"It's funny ..." Martin suddenly felt himself filled with a desire to talk. "All my life I've struggled for my own liberty in my small way. Now I hardly know if the thing exists."
"Exists? Of course it does, or people wouldn't hate it so," cried Lully.
"I used to think," went on Martin, "that it was my family I must escape from to be free; I mean all the conventional ties, the worship of success and the respectabilities that is drummed into you when you're young."
"I suppose everyone has thought that...."
"How stupid we were before the war, how we prated of small revolts, how we sniggered over little jokes at religion and government. And all the while, in the infinite greed, in the infinite stupidity of men, this was being prepared." André Dubois was speaking, puffing nervously at a cigarette between phrases, now and then pulling at his beard with a long, sinewy hand.
"What terrifies me rather is their power to enslave our minds," Martin went on, his voice growing louder and surer as his idea carried him along. "I shall never forget the flags, the menacing, exultant flags along all the streets before we went to war, the gradual unbaring of teeth, gradual lulling to sleep of people's humanity and sense by the phrases, the phrases.... America, as you know, is ruled by the press. And the press is ruled by whom? Who shall ever know what dark forces bought and bought until we should be ready to go blinded and gagged to war?... People seem to so love to be fooled. Intellect used to mean freedom, a light struggling against darkness. Now the darkness is using the light for its own purposes.... We are slaves of bought intellect, willing slaves."

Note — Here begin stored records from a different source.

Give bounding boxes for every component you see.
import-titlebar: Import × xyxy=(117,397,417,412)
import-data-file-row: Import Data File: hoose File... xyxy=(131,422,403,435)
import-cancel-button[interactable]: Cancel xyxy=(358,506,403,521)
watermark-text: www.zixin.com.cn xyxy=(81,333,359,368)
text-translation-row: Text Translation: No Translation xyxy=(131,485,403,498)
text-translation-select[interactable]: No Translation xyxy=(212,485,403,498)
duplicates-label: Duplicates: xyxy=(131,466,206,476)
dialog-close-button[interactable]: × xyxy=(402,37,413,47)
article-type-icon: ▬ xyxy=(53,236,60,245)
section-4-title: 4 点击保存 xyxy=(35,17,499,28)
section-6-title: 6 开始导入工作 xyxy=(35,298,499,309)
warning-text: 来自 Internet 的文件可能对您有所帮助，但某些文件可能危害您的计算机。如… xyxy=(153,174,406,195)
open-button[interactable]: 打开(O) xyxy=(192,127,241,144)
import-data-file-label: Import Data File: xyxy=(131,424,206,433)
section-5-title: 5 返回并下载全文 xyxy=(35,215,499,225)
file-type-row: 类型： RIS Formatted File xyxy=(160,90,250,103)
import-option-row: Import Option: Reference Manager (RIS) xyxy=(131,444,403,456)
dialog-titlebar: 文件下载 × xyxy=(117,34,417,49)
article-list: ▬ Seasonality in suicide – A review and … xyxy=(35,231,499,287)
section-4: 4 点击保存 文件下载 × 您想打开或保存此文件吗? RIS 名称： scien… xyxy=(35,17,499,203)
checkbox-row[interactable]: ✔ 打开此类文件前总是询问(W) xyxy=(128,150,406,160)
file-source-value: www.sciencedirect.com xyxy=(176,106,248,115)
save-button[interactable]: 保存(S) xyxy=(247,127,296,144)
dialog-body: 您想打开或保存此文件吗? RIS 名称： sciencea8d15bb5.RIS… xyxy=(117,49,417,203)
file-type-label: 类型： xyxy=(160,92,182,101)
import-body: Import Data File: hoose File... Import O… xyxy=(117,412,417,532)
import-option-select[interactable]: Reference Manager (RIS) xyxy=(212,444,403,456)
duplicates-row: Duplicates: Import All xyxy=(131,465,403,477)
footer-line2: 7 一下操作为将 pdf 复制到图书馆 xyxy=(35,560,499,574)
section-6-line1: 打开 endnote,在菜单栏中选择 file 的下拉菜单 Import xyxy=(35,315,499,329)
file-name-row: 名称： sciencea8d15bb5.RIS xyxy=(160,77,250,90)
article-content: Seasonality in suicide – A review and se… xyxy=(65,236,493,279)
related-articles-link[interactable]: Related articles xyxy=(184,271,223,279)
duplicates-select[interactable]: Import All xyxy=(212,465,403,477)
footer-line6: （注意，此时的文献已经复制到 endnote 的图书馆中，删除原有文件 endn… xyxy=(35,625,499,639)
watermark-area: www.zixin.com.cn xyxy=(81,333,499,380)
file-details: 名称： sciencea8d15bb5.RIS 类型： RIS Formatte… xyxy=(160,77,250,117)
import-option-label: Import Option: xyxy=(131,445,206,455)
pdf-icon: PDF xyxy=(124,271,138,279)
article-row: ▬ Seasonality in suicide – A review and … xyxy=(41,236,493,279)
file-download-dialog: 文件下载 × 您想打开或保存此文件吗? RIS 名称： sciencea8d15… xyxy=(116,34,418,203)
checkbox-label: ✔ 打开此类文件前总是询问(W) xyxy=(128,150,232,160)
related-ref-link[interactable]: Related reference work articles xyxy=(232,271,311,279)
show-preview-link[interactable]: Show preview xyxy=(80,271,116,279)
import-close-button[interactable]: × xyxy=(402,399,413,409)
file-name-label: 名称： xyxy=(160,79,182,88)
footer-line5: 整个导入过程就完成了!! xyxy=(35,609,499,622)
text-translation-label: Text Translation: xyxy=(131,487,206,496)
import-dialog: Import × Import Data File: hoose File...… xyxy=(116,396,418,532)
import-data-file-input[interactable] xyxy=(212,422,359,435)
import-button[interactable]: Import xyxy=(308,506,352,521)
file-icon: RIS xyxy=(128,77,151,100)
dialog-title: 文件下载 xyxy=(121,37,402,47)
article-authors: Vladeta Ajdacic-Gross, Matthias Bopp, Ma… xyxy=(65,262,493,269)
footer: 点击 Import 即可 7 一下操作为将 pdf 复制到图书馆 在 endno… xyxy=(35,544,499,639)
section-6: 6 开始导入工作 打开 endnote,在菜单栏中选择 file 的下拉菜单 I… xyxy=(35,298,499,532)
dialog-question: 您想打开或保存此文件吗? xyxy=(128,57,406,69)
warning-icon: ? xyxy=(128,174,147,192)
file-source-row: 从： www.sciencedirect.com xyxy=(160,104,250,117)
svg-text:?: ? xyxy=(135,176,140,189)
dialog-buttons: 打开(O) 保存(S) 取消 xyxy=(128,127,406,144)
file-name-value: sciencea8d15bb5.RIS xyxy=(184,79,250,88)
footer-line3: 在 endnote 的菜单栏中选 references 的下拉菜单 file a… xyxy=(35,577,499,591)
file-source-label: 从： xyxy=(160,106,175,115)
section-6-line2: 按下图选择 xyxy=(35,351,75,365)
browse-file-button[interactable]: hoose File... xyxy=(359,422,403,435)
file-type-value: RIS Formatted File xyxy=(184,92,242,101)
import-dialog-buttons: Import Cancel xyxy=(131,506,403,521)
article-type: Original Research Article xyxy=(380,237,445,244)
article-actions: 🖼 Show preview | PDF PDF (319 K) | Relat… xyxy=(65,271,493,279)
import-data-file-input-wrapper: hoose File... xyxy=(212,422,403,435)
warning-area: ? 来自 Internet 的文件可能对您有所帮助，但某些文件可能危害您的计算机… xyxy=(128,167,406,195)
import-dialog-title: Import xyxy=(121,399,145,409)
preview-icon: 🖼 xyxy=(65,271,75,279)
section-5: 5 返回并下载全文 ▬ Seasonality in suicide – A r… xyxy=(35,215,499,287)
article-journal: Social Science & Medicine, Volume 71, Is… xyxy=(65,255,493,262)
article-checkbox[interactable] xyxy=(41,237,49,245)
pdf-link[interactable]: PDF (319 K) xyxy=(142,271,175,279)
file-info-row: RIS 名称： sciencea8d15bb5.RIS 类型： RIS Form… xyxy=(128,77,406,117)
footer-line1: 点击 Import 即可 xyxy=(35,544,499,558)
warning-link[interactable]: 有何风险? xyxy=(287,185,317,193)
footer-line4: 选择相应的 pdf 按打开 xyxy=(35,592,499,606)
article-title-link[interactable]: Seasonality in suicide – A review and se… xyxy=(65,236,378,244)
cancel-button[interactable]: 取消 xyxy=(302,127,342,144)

"But, Howe, the minute you see that and laugh at it, you're not a slave. Laugh and be individually as decent as you can, and don't worry your head about the rest of the world; and have a good time in spite of the God-damned scoundrels," broke out Randolph in English. "No use worrying yourself into the grave over a thing you can't help."
"There is one solution and one only, my friends," said the blonde Norman; "the Church...." He sat up straight in his chair, speaking slowly with expressionless face. "People are too weak and too kindly to shift for themselves. Government of some sort there must be. Lay Government has proved through all the tragic years of history to be merely a ruse of the strong to oppress the weak, of the wicked to fool the confiding. There remains only religion. In the organisation of religion lies the natural and suitable arrangement for the happiness of man. The Church will govern not through physical force but through spiritual force."
"The force of fear." Lully jumped to his feet impatiently, making the bottles sway on the table.
"The force of love.... I once thought as you do, my friend," said the Norman, pulling Lully back into his chair with a smile.